14. Il résulte au contraire de l'instruction que M. D... demeurait responsable du chantier, par l'effet du contrat qu'il avait signé avec la société CAA Guyane, qu'il se rendait sur le chantier et ne pouvait en conséquence méconnaître le fait que trois ouvriers y travaillaient. Dans ces conditions, M. D... doit être regardé comme ayant employé, au moins indirectement, des travailleurs étrangers en situation irrégulière, en infraction aux dispositions précitées de l'article L. 8251-1 du code du travail. Dès lors, c'est à bon droit que, par la décision du 25 juin 2018 en litige, le directeur général de l'OFII à mis à la charge de M. D... les contributions contestées.

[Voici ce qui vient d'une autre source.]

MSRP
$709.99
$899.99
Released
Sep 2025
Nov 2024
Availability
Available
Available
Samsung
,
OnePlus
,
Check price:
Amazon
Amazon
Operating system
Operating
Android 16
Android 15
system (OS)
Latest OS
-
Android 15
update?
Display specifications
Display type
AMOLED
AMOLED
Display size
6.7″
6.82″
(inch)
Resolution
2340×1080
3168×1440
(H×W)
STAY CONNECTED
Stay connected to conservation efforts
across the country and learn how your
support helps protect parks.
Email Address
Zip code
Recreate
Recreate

15. Il résulte de tout ce qui précède que M. D... n'est pas fondé à soutenir que c'est à tort que, par le jugement attaqué, le tribunal administratif de la Guyane a rejeté sa demande. Par voie de conséquence, ses conclusions présentées au titre des dispositions de l'article L. 761-1 du code de justice administrative doivent être rejetées. En revanche, il y a lieu de faire application de ces mêmes dispositions en mettant à la charge de M. D... la somme de 1 500 euros au titre des frais exposés par l'OFII et non compris dans les dépens.
DECIDE
Article 1er : La requête n° 21BX01020 de M. D... est rejetée.

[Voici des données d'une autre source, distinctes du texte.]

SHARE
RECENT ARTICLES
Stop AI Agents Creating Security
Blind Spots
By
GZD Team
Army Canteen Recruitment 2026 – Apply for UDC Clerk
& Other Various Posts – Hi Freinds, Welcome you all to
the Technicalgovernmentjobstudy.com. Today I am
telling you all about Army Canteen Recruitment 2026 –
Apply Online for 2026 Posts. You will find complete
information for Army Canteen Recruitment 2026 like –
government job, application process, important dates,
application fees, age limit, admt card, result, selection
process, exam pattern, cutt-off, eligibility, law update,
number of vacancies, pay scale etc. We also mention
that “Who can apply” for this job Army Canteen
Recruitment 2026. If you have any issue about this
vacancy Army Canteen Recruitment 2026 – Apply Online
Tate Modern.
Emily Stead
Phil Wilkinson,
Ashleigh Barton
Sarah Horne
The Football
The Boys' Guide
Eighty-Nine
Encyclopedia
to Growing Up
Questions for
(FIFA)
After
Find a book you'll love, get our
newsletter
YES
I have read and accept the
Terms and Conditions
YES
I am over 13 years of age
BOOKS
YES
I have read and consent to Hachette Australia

Article 2 : M. D... versera à l'OFII la somme de 1 500 euros au titre des dispositions de l'article L. 761-1 du code de justice administrative.

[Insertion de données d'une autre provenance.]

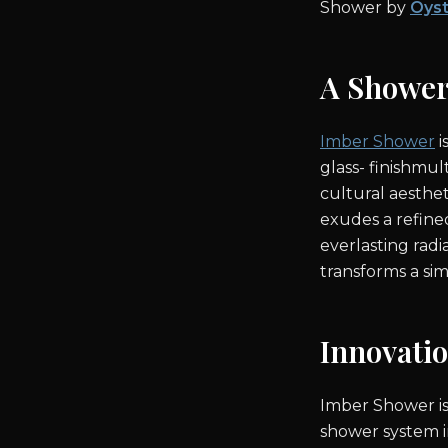
Shower by
Oyst
A Showe
Imber Shower
i
glass- finishmul
cultural aesthet
exudes a refine
everlasting radi
transforms a simp
Innovati
Imber Shower is
shower system i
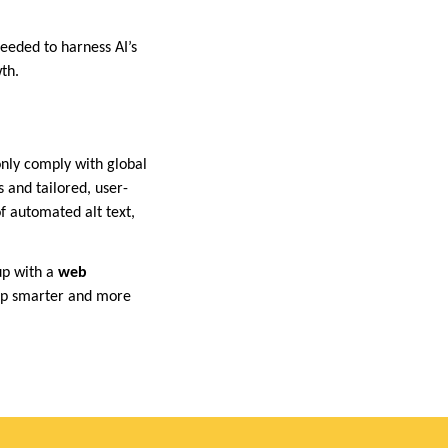
eeded to harness AI’s
th.
 only comply with global
 and tailored, user-
f automated alt text,
up with a
web
op smarter and more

Article 3 : Le présent arrêt sera notifié à M. A... D... et à l'Office français de l'immigration et de l'intégration.
Délibéré après l'audience du 6 février 2023 à laquelle siégeaient :
Mme Florence Demurger, présidente,
M. Frédéric Faïck, président-assesseur,
Mme Caroline Gaillard, première conseillère.
Rendu public par mise à disposition au greffe le 7 mars 2023.
Le rapporteur,
Frédéric B...
La présidente,
Florence Demurger
La greffière,
Catherine Jussy
La République mande et ordonne au ministre de l'intérieur et des Outre-mer, en ce qui le concerne, et à tous commissaires de justice à ce requis, en ce qui concerne les voies de droit commun contre les parties privées, de pourvoir à l'exécution du présent arrêt.